Copy out each line of the material that includes the word "können".

(Beginning of DATASET ENTRIES)

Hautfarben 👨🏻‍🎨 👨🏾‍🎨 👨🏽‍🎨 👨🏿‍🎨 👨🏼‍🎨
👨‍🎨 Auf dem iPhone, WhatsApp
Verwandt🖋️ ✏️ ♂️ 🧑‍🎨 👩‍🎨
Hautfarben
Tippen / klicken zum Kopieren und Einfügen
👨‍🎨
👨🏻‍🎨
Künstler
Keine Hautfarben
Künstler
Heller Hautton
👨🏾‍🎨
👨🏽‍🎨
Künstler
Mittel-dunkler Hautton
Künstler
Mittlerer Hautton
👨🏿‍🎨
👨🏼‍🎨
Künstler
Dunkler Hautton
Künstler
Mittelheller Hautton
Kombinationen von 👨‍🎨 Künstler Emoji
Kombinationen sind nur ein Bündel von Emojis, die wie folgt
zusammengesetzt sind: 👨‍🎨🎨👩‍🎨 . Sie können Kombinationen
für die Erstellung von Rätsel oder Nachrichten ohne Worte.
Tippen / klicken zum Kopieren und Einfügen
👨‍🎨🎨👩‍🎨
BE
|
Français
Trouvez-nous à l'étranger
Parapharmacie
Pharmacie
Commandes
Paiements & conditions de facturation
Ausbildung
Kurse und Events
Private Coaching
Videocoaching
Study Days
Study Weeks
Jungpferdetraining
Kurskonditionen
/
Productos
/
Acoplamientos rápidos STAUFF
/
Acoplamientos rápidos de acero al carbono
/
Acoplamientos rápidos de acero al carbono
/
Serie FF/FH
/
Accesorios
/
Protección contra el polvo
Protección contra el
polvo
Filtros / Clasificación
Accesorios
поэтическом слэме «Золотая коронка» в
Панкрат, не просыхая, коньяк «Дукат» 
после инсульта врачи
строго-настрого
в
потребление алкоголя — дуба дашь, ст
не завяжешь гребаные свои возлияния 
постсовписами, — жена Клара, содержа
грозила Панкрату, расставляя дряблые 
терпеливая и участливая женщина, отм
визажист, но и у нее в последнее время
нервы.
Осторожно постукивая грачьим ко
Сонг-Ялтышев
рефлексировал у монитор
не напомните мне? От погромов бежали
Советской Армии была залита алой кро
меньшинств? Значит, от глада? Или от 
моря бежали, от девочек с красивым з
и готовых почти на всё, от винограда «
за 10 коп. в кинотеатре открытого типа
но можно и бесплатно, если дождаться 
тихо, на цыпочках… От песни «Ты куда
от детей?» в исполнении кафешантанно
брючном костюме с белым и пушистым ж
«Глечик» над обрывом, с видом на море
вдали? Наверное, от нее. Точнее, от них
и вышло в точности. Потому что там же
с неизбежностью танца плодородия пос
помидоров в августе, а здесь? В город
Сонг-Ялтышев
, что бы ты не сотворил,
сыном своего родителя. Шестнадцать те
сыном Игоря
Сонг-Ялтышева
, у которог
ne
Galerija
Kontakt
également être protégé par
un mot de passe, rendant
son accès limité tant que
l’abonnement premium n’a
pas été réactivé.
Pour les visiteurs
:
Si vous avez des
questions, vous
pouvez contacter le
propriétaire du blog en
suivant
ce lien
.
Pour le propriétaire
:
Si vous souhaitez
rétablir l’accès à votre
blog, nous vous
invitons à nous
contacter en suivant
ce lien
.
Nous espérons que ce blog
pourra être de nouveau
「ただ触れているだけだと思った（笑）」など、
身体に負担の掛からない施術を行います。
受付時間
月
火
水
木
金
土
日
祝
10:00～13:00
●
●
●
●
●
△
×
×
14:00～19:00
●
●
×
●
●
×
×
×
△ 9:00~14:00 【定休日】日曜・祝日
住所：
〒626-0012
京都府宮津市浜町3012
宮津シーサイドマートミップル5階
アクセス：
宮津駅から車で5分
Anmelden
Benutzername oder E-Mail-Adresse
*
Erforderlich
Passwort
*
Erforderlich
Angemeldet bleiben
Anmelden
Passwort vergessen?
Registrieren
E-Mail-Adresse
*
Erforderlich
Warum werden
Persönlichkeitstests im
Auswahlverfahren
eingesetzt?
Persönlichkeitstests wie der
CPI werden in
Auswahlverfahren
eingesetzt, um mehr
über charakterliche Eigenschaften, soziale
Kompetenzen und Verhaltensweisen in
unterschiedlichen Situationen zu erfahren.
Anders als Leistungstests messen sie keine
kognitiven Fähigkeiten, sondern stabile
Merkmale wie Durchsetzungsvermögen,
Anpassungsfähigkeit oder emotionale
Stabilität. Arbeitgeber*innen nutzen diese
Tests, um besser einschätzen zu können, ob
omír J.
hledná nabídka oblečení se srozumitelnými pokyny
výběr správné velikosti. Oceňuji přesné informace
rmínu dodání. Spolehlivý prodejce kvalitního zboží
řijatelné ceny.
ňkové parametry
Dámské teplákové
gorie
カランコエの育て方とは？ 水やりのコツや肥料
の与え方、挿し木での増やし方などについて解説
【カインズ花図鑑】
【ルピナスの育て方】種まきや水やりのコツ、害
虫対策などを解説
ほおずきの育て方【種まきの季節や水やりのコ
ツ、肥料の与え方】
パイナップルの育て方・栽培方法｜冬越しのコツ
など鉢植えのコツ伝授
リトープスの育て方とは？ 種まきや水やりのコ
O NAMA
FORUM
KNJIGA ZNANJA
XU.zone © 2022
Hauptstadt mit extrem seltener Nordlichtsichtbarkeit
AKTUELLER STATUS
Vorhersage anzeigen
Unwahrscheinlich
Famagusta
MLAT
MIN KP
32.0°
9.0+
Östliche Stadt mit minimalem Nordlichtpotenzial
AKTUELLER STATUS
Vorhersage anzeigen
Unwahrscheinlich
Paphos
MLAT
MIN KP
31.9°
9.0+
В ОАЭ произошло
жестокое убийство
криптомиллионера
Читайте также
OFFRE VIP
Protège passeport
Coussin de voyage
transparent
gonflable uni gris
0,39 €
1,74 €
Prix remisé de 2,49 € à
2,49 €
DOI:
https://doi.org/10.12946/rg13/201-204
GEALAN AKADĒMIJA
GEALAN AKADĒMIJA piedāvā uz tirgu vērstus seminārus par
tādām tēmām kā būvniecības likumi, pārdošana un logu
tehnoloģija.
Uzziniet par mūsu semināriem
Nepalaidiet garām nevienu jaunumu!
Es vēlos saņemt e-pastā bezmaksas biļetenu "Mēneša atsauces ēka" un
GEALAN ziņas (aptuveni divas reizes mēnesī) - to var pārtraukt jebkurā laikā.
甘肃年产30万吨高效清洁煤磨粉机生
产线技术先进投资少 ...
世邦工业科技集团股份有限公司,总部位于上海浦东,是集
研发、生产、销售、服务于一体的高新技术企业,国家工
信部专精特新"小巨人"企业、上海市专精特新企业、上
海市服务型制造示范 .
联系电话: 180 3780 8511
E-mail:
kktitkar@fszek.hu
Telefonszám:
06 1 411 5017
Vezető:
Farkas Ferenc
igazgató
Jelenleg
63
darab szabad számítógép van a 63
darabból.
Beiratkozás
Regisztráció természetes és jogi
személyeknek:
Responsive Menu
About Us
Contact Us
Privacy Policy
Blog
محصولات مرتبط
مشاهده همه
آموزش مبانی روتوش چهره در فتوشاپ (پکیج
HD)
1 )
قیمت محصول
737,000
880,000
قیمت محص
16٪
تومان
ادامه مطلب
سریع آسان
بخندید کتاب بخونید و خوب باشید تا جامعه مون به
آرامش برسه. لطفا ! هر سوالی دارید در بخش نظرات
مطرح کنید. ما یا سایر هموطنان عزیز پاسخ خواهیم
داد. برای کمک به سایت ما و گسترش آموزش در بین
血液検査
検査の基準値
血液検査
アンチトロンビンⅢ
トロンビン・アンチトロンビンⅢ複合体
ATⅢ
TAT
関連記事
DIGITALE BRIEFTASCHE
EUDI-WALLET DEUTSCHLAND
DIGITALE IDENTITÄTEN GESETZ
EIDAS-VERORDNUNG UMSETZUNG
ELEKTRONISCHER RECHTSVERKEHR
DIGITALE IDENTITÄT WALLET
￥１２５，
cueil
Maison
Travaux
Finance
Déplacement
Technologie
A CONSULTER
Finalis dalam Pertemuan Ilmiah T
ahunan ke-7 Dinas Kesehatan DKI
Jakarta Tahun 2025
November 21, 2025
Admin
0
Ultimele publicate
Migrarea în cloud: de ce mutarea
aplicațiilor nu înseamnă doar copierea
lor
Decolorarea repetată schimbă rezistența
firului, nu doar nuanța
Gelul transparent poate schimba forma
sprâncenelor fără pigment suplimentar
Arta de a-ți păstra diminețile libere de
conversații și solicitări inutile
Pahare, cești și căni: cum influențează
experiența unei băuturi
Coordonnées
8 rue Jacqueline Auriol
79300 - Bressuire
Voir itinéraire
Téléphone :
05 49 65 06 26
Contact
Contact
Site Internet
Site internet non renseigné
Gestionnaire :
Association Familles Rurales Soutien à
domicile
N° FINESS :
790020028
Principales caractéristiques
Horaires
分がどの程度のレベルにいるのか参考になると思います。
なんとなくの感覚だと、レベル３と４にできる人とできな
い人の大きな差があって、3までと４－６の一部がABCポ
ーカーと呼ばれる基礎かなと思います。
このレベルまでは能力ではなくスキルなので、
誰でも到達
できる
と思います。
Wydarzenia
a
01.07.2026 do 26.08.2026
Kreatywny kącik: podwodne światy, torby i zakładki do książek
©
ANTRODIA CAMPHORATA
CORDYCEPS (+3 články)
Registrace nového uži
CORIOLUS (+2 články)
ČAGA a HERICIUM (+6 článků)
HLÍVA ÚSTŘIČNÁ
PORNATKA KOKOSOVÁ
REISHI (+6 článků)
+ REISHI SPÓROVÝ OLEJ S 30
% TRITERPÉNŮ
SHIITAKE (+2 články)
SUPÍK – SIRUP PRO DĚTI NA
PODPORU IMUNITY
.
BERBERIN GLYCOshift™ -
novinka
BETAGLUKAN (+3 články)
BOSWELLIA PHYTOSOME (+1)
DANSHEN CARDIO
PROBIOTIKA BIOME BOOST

(End of DATASET ENTRIES)

__RESPONSE AREA__
zusammengesetzt sind: 👨‍🎨🎨👩‍🎨 . Sie können Kombinationen
Tests, um besser einschätzen zu können, ob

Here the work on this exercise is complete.